*Directions for this task:*
Look below for the line containing "Centenário em" and the line containing "TOP Mejores cortinas ventana", then set down both and every line between them exactly, without pictures.

[[ Given records open ]]

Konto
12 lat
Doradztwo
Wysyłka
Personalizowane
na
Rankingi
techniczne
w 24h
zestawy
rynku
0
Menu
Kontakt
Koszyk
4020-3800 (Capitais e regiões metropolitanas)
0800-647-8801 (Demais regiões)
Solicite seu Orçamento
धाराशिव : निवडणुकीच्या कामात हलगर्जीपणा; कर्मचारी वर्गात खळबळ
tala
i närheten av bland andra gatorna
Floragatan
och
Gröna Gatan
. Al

[[ Given records closed ]]
[[ Given records open ]]

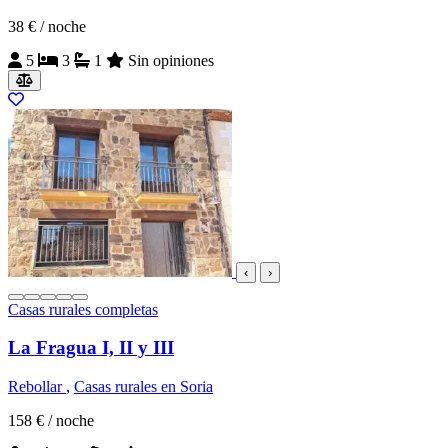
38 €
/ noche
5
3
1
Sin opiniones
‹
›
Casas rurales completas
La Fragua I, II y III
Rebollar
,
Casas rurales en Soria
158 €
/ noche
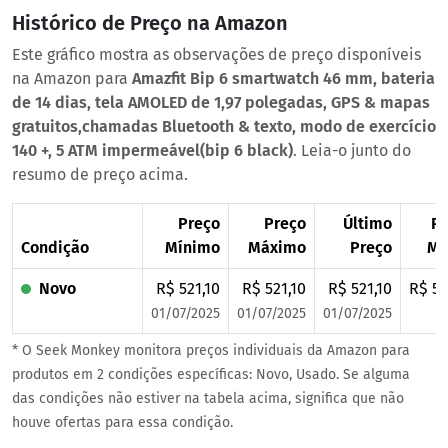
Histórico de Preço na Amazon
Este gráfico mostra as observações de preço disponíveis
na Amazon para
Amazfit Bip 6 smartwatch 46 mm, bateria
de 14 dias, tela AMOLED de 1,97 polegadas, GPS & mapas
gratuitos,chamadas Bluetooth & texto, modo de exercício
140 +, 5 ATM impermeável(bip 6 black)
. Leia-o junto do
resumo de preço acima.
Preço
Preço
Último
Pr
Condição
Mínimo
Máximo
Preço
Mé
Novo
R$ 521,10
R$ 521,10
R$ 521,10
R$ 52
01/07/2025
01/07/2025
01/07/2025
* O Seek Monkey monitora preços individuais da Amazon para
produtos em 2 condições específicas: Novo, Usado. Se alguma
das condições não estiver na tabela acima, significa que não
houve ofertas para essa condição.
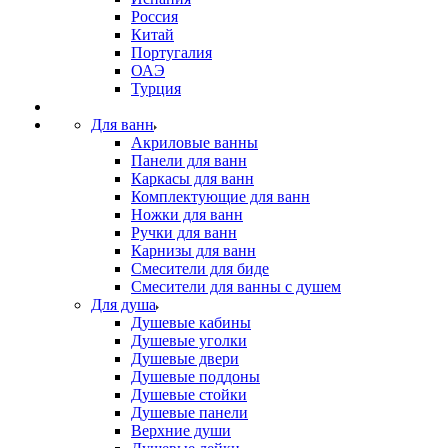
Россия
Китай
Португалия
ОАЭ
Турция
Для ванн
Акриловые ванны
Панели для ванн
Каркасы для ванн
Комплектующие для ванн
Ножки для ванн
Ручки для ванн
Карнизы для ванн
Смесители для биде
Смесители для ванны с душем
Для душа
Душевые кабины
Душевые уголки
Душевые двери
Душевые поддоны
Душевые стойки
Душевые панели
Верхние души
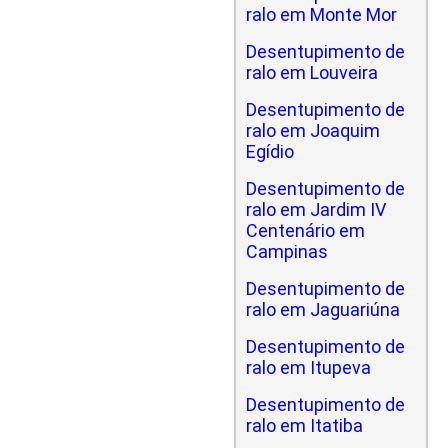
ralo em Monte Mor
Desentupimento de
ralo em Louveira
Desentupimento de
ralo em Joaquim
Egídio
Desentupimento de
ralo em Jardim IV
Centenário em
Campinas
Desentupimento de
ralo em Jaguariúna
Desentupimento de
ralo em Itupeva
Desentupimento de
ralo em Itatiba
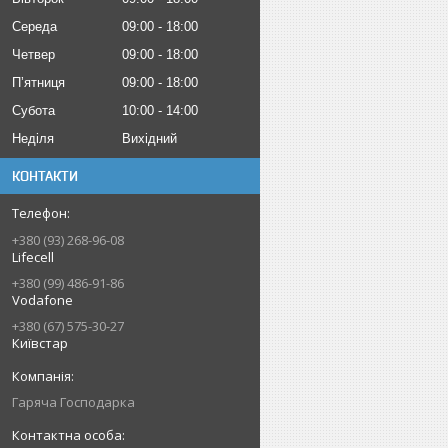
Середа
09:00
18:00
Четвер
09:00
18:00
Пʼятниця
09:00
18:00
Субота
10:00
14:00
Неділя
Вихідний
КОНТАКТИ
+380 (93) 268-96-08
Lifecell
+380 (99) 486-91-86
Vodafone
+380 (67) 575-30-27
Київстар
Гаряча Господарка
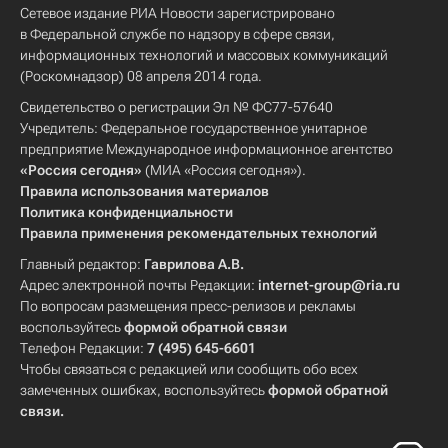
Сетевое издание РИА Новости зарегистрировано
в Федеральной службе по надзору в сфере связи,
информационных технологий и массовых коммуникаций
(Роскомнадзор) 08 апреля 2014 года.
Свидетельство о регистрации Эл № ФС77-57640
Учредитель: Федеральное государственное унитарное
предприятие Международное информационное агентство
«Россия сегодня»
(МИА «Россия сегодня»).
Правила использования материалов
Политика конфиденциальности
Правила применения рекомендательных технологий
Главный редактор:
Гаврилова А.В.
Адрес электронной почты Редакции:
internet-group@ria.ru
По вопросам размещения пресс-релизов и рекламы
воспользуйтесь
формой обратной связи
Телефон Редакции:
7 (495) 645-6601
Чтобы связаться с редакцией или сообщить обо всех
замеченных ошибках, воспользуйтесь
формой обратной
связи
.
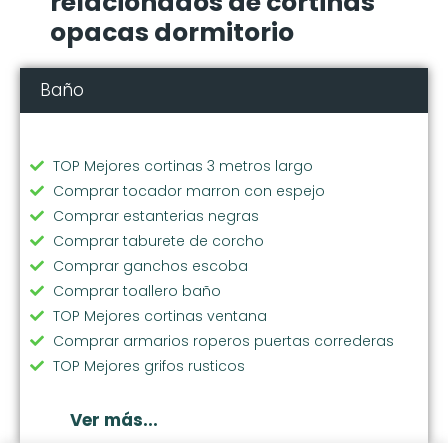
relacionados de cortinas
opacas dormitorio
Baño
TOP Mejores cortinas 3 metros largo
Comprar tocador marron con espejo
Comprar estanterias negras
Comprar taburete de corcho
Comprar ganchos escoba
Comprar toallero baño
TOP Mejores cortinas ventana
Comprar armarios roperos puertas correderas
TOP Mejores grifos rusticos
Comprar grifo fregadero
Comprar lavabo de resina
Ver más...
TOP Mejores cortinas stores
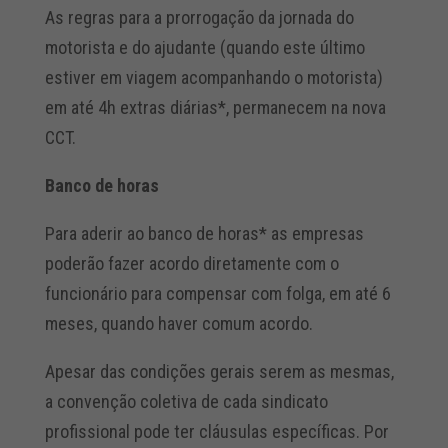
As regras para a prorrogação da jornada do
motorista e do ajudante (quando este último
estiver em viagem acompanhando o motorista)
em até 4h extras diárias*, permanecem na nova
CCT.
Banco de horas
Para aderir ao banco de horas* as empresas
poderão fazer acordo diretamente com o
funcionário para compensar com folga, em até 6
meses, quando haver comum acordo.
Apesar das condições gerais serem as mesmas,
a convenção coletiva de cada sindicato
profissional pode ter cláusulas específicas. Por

[[ Given records closed ]]

*Reply:*
Centenário em
Campinas
Desentupimento de
ralo em Jaguariúna
Desentupimento de
ralo em Itupeva
Desentupimento de
ralo em Itatiba
Середа
09:00
18:00
Четвер
09:00
18:00
Пʼятниця
09:00
18:00
Субота
10:00
14:00
Неділя
Вихідний
КОНТАКТИ
+380 (93) 268-96-08
Lifecell
+380 (99) 486-91-86
Vodafone
+380 (67) 575-30-27
Київстар
Гаряча Господарка
Сетевое издание РИА Новости зарегистрировано
в Федеральной службе по надзору в сфере связи,
информационных технологий и массовых коммуникаций
(Роскомнадзор) 08 апреля 2014 года.
Свидетельство о регистрации Эл № ФС77-57640
Учредитель: Федеральное государственное унитарное
предприятие Международное информационное агентство
«Россия сегодня»
(МИА «Россия сегодня»).
Правила использования материалов
Политика конфиденциальности
Правила применения рекомендательных технологий
Главный редактор:
Гаврилова А.В.
Адрес электронной почты Редакции:
internet-group@ria.ru
По вопросам размещения пресс-релизов и рекламы
воспользуйтесь
формой обратной связи
Телефон Редакции:
7 (495) 645-6601
Чтобы связаться с редакцией или сообщить обо всех
замеченных ошибках, воспользуйтесь
формой обратной
связи
.
relacionados de cortinas
opacas dormitorio
Baño
TOP Mejores cortinas 3 metros largo
Comprar tocador marron con espejo
Comprar estanterias negras
Comprar taburete de corcho
Comprar ganchos escoba
Comprar toallero baño
TOP Mejores cortinas ventana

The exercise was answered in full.